• _Requirement_:
Transcribe the listing below in full, exactly, with no images.
[Start of section]
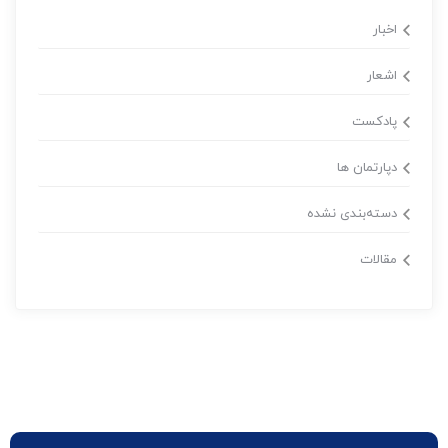
اخبار
اشعار
پادکست
دپارتمان ها
دسته‌بندی نشده
مقالات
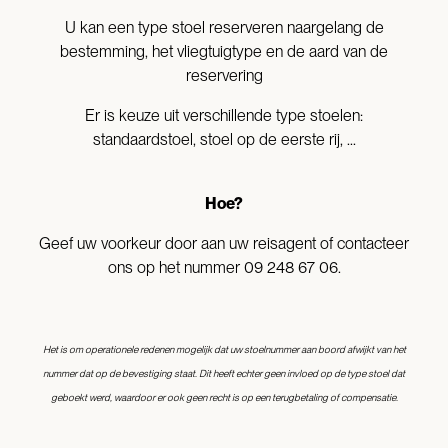
U kan een type stoel reserveren naargelang de
bestemming, het vliegtuigtype en de aard van de
reservering
Er is keuze uit verschillende type stoelen:
standaardstoel, stoel op de eerste rij, ...
Hoe?
Geef uw voorkeur door aan uw reisagent of contacteer
ons op het nummer 09 248 67 06.
Het is om operationele redenen mogelijk dat uw stoelnummer aan boord afwijkt van het
nummer dat op de bevestiging staat. Dit heeft echter geen invloed op de type stoel dat
geboekt werd, waardoor er ook geen recht is op een terugbetaling of compensatie.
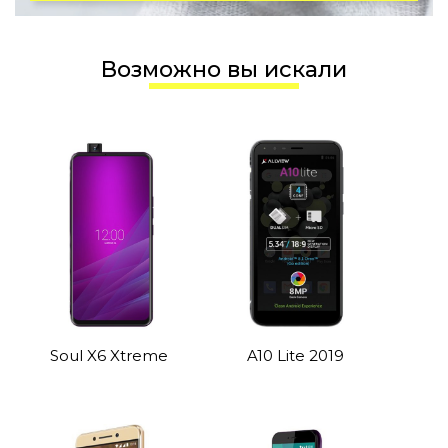
Возможно вы искали
Soul X6 Xtreme
A10 Lite 2019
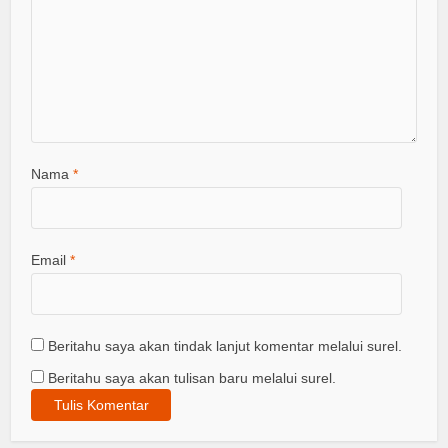
Nama
*
Email
*
Beritahu saya akan tindak lanjut komentar melalui surel.
Beritahu saya akan tulisan baru melalui surel.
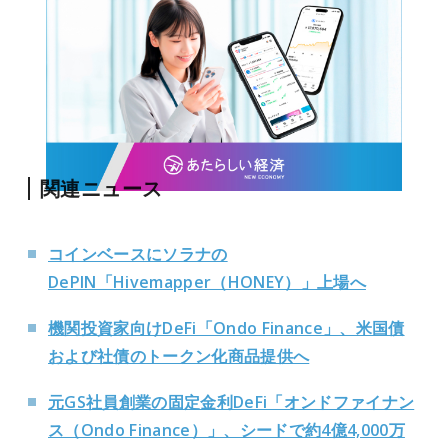
関連ニュース
コインベースにソラナの
DePIN「Hivemapper（HONEY）」上場へ
機関投資家向けDeFi「Ondo Finance」、米国債
および社債のトークン化商品提供へ
元GS社員創業の固定金利DeFi「オンドファイナン
ス（Ondo Finance）」、シードで約4億4,000万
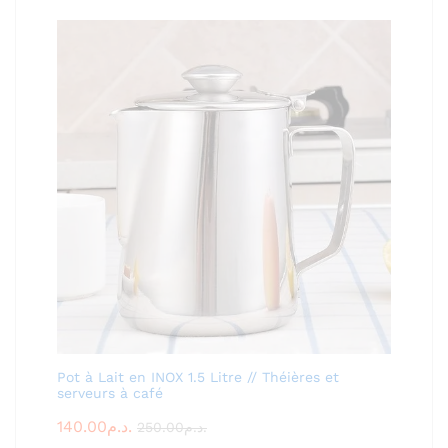
Pot à Lait en INOX 1.5 Litre // Théières et
serveurs à café
140.00
د.م.
250.00
د.م.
[End of section]
• _Reply to the task_:
اخبار
اشعار
پادکست
دپارتمان ها
دسته‌بندی نشده
مقالات
U kan een type stoel reserveren naargelang de
bestemming, het vliegtuigtype en de aard van de
reservering
Er is keuze uit verschillende type stoelen:
standaardstoel, stoel op de eerste rij, ...
Hoe?
Geef uw voorkeur door aan uw reisagent of contacteer
ons op het nummer 09 248 67 06.
Het is om operationele redenen mogelijk dat uw stoelnummer aan boord afwijkt van het
nummer dat op de bevestiging staat. Dit heeft echter geen invloed op de type stoel dat
geboekt werd, waardoor er ook geen recht is op een terugbetaling of compensatie.
Возможно вы искали
Soul X6 Xtreme
A10 Lite 2019
Nama
*
Email
*
Beritahu saya akan tindak lanjut komentar melalui surel.
Beritahu saya akan tulisan baru melalui surel.
関連ニュース
コインベースにソラナの
DePIN「Hivemapper（HONEY）」上場へ
機関投資家向けDeFi「Ondo Finance」、米国債
および社債のトークン化商品提供へ
元GS社員創業の固定金利DeFi「オンドファイナン
ス（Ondo Finance）」、シードで約4億4,000万
Pot à Lait en INOX 1.5 Litre // Théières et
serveurs à café
140.00
د.م.
250.00
د.م.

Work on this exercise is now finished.